Nancy Pelosi has given scant indication of her future intentions after she hands over the speaker’s gavel to Republican John Boehner in January.
She could do as Newt Gingrich did at the end of his speakership in 1999, and resign his seat and walk away. She could follow her immediate predecessor, Dennis Hastert, who gave up leadership but simply stayed on in the House to represent his district before retiring.
Or Pelosi could choose to get herself elected as the Democrats’ minority leader, and fight to return as speaker in 2012.
That’s not wishful thinking; it’s history.
Not only one of the greatest House speakers, Sam Rayburn also served in the post longer than anyone else. But not as often remembered is the fact that Rayburn’s 17 years presiding over the chamber was interrupted by Republicans — twice.
Rayburn served as speaker from 1940-1947, 1949-1953, and finally, from 1955 to his death in 1961.

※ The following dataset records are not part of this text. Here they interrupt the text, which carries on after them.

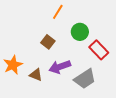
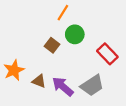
green circle: (80, 32) -> (75, 34), moved
purple arrow: (60, 67) -> (63, 86), moved, turned 60

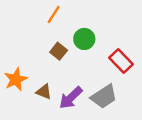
orange line: (63, 13) -> (54, 14), moved
purple arrow: (63, 86) -> (71, 98), turned -85

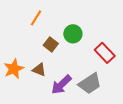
orange line: (54, 14) -> (36, 18), moved
brown triangle: (44, 92) -> (39, 70), moved

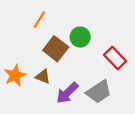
brown square: (51, 44) -> (56, 49), size x1.5

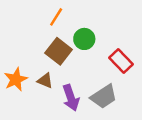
orange line: (39, 20) -> (56, 17), moved
purple arrow: (67, 93) -> (71, 98), turned -65

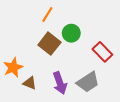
brown triangle: (45, 81) -> (30, 83), moved

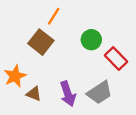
green circle: (71, 33) -> (91, 40), moved
brown square: (49, 44) -> (41, 42), moved

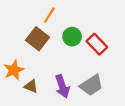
green circle: (91, 40) -> (72, 37), moved
red rectangle: (116, 58) -> (97, 44), moved

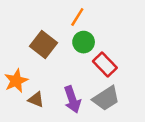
orange line: (49, 15) -> (77, 17), moved
red rectangle: (97, 44) -> (105, 65), moved

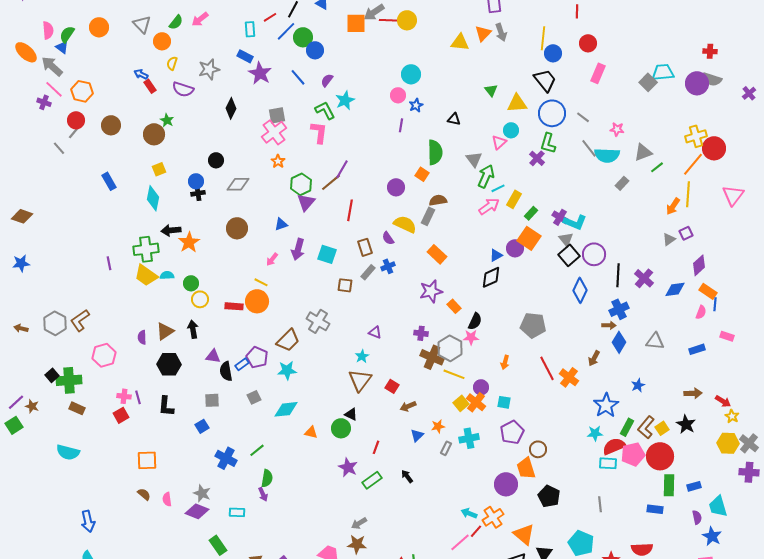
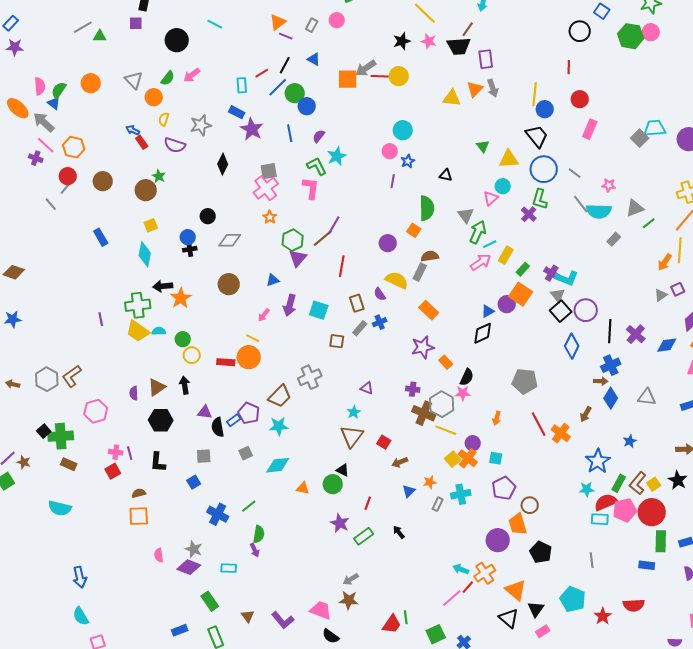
blue line: (298, 77) -> (290, 133), turned 30
gray cross: (318, 321) -> (310, 377), turned 35
brown semicircle: (144, 494) -> (139, 493), moved, turned -56

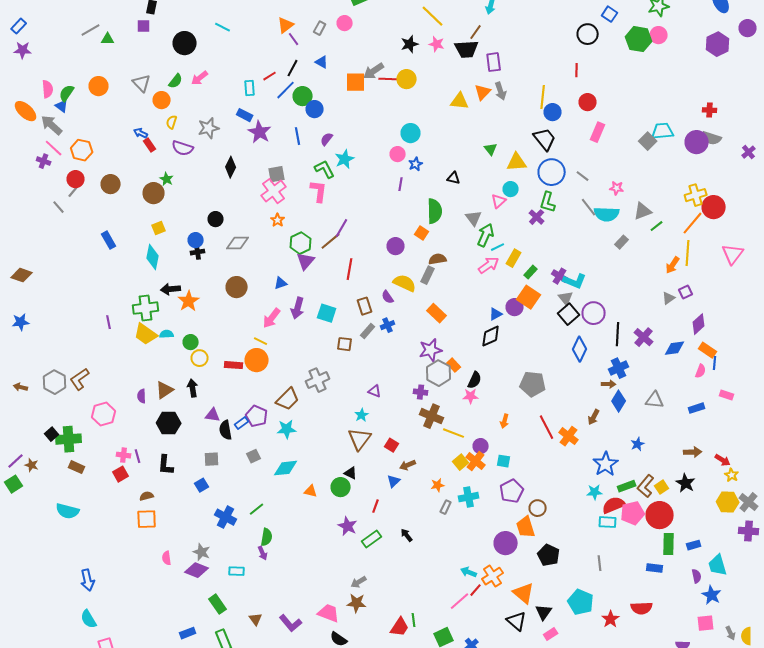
purple line: (286, 36) -> (294, 39), turned 32
pink arrow: (264, 315) -> (272, 318), size x1.5
gray hexagon: (442, 404) -> (439, 373), moved
green rectangle: (619, 483) -> (627, 486), turned 42
blue triangle: (409, 491) -> (394, 481), moved

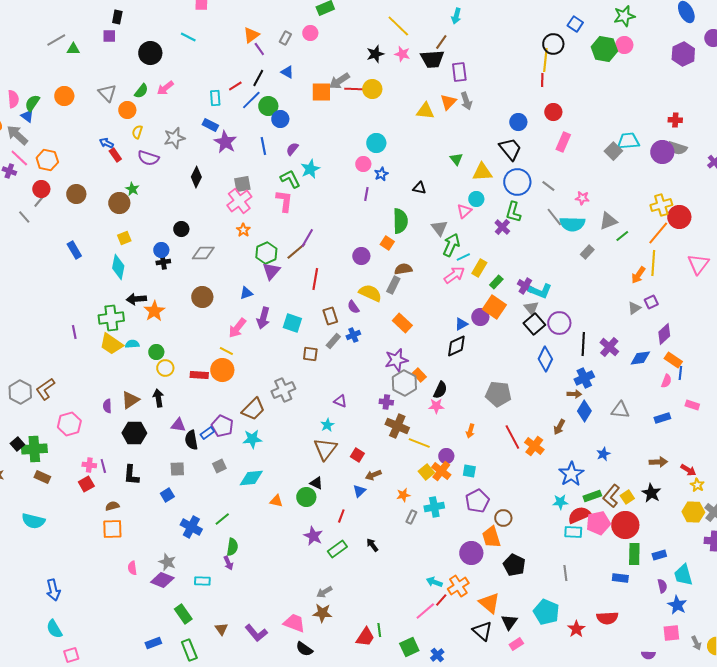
yellow line: (543, 97) -> (545, 60), moved

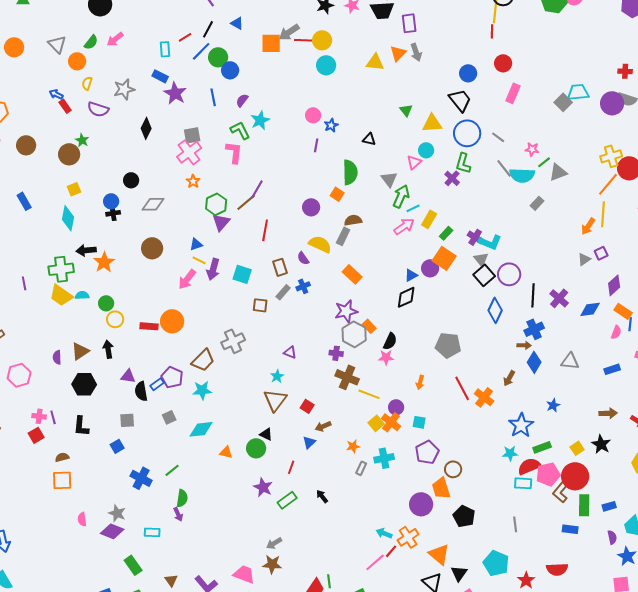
cyan circle: (376, 143) -> (326, 65), moved
green line: (622, 236) -> (544, 162), moved
yellow line: (226, 351) -> (199, 260), moved
brown L-shape: (611, 496) -> (561, 491), moved

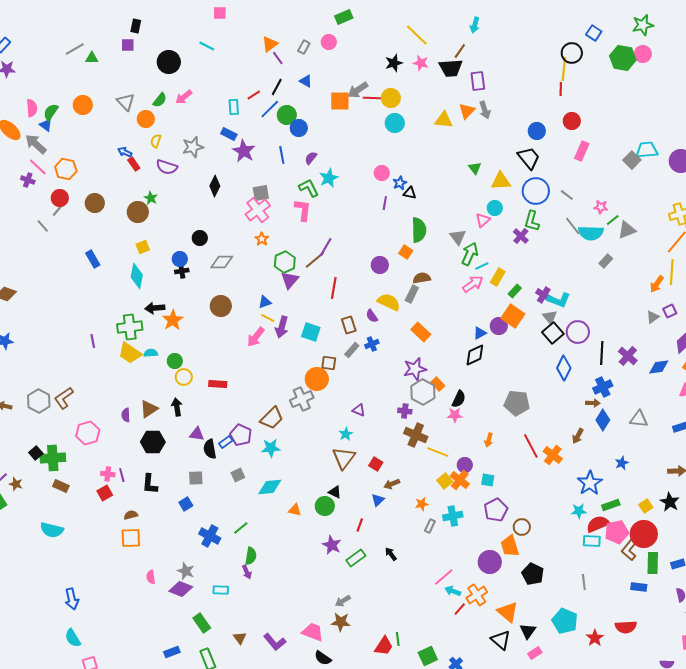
black triangle: (369, 139) -> (410, 193), moved
orange circle: (172, 321) -> (317, 379), moved
pink line: (375, 562) -> (444, 577), moved

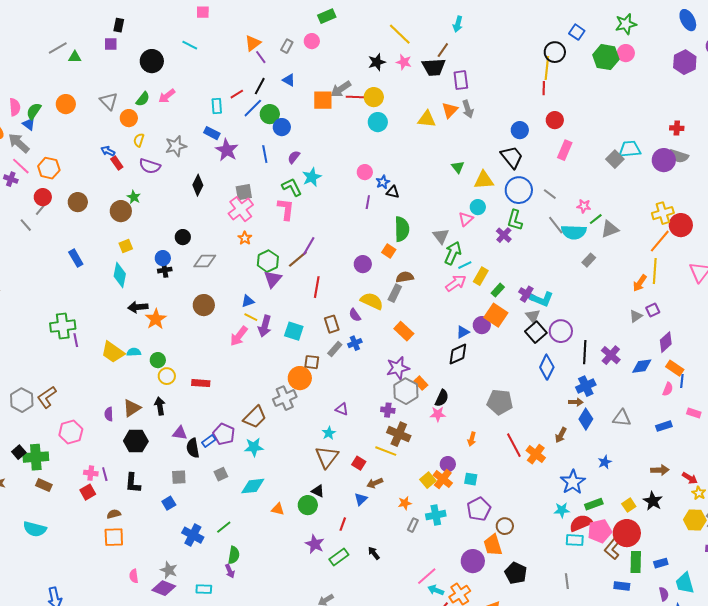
green cross: (130, 327) -> (63, 326), moved
yellow line: (438, 452) -> (386, 451), moved

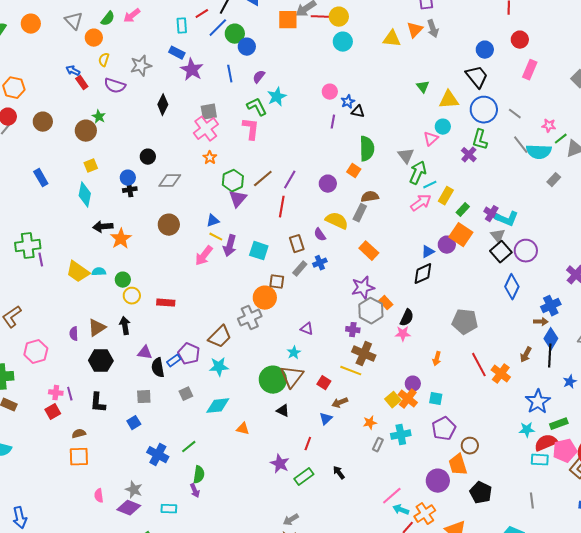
purple line: (309, 246) -> (290, 180), moved
black line: (585, 352) -> (550, 356), moved
green circle: (308, 505) -> (273, 380), moved, size x1.4

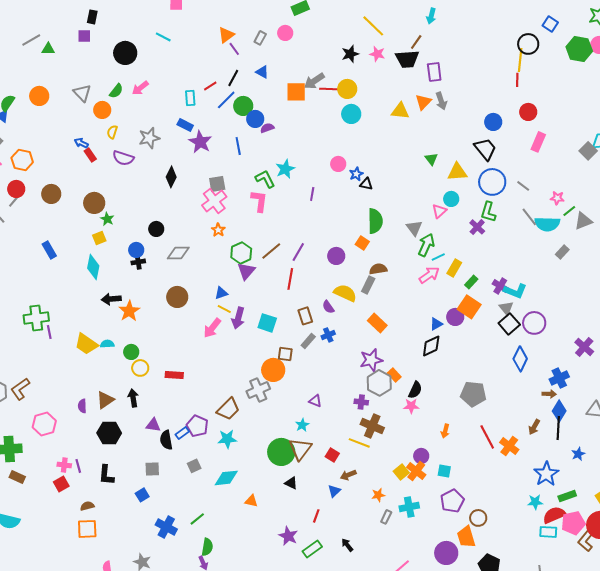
purple semicircle: (259, 77) -> (267, 128), moved, turned 32
green star: (99, 117) -> (107, 219), moved
purple line: (333, 122) -> (312, 194), moved

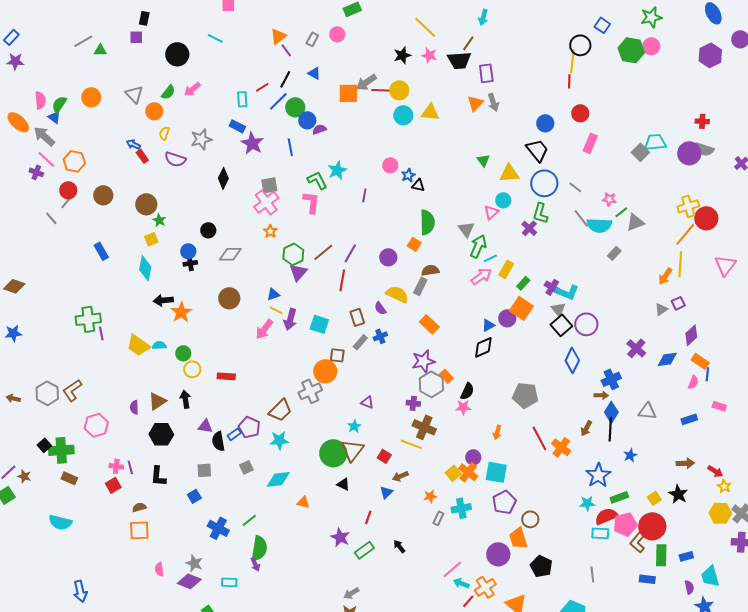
yellow triangle: (400, 111) -> (430, 112), moved
cyan square: (444, 471) -> (496, 472), size x1.6
green semicircle: (207, 547) -> (259, 548), size x1.4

Each time his Democrats lost their House majority, Rayburn would hunker down as minority leader, soon to spring back as speaker.
He played this game of revolving speakerships with Republican Joseph William Martin as power on Capitol Hill seesawed back and forth, much as it has been in more-recent years as each “wave” election produces a counterwave just two, or four, years hence.
So, what if Pelosi hands Boehner the gavel in January, only to retake it two years later?
Think about the history.
Democrats lost the House in Harry Truman’s first midterms in 1946. But “Give ‘em Hell Harry” came back to win re-election two years later, helping Democrats reestablish a majority — and reinstall Rayburn as speaker.
Pundits already are talking about Obama emulating Truman’s path to victory in 2012. Obama could make his repeat of history complete by helping to bring Pelosi back as speaker — if she hangs tight in the minority for two years.
Such an arc would carry some real poetry, and satisfaction, for Democrats.
But the reality is, we’re probably in for several years of back-and-forth, and likely some real hand-to-hand combat to fight it out for majority status — regardless of whether Pelosi is there for the fight, or not.
I’m not terribly worried about short-term shifts in majority status, though.
Voter demographics clearly point to advantages for Democrats in the long run.
And besides, after he took the gavel back for the last time in 1955, Sam Rayburn began a strong Democratic majority that would endure for 40 years.
I’m content to let history repeat itself.